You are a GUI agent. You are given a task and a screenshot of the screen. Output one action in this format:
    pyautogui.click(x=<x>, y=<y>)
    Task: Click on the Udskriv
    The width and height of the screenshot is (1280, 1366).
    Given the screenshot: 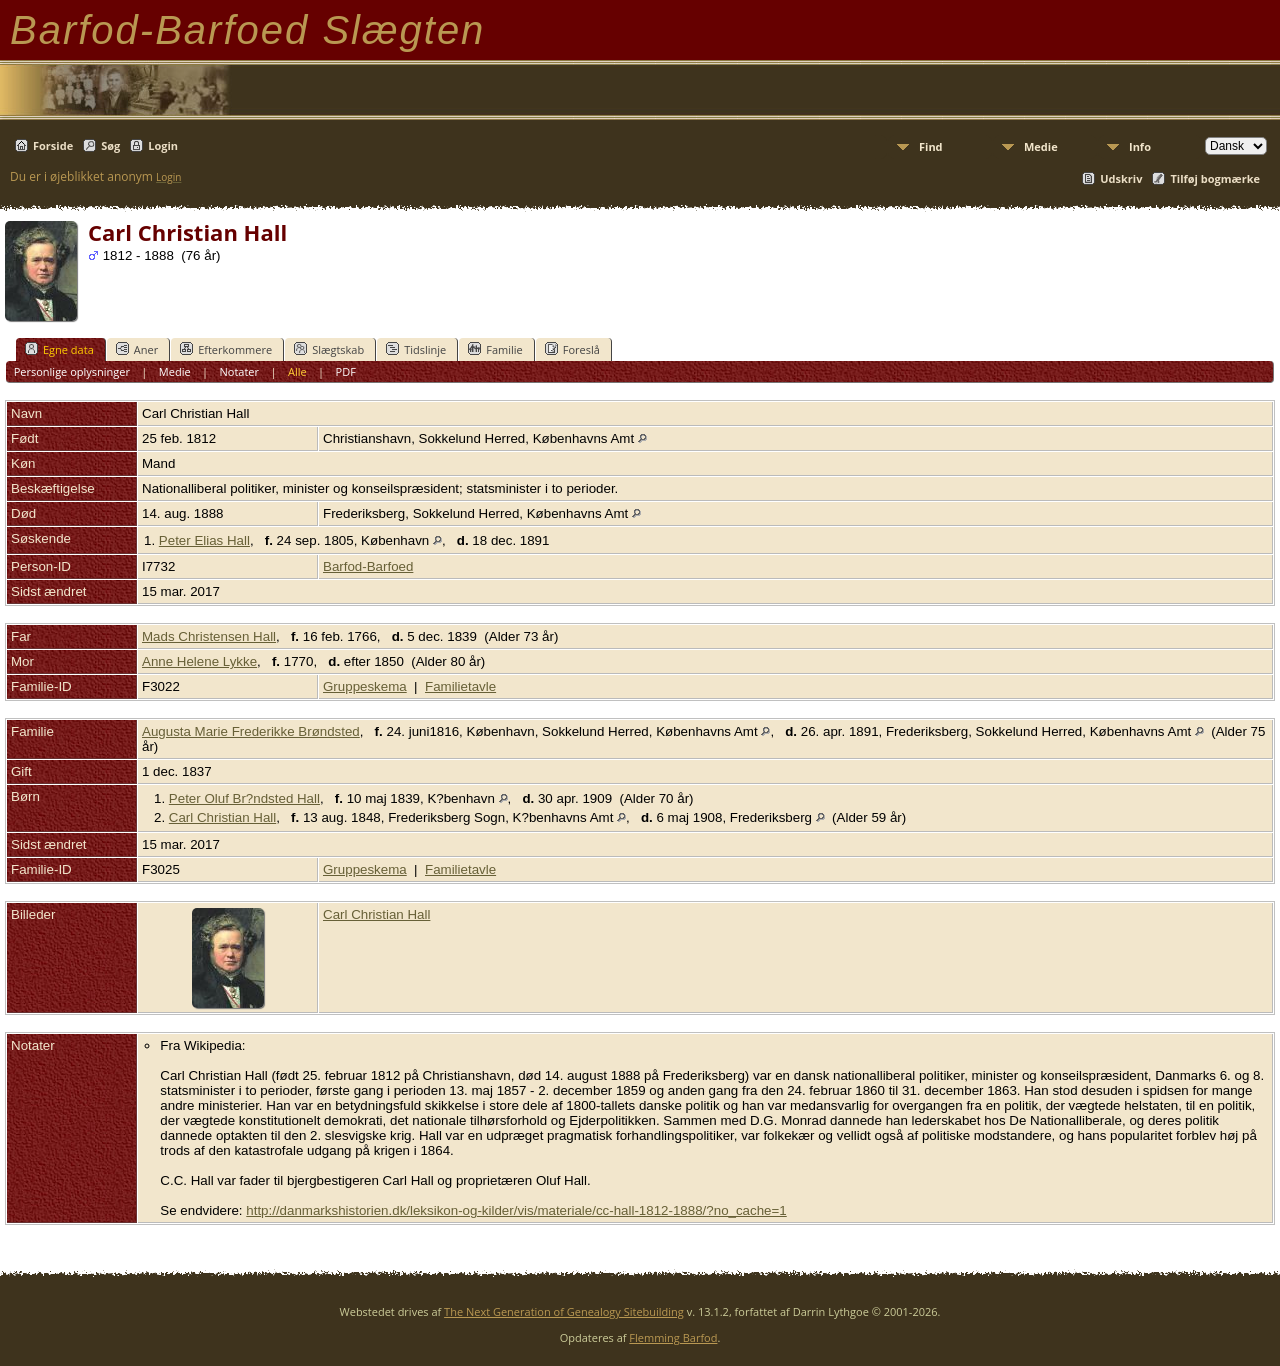 What is the action you would take?
    pyautogui.click(x=1121, y=178)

───

A verbatim transcription is required: the first line of the listing, the line containing "The width and", and every line between them.

You are a GUI agent. You are given a task and a screenshot of the screen. Output one action in this format:
    pyautogui.click(x=<x>, y=<y>)
    Task: Click on the Udskriv
    The width and height of the screenshot is (1280, 1366).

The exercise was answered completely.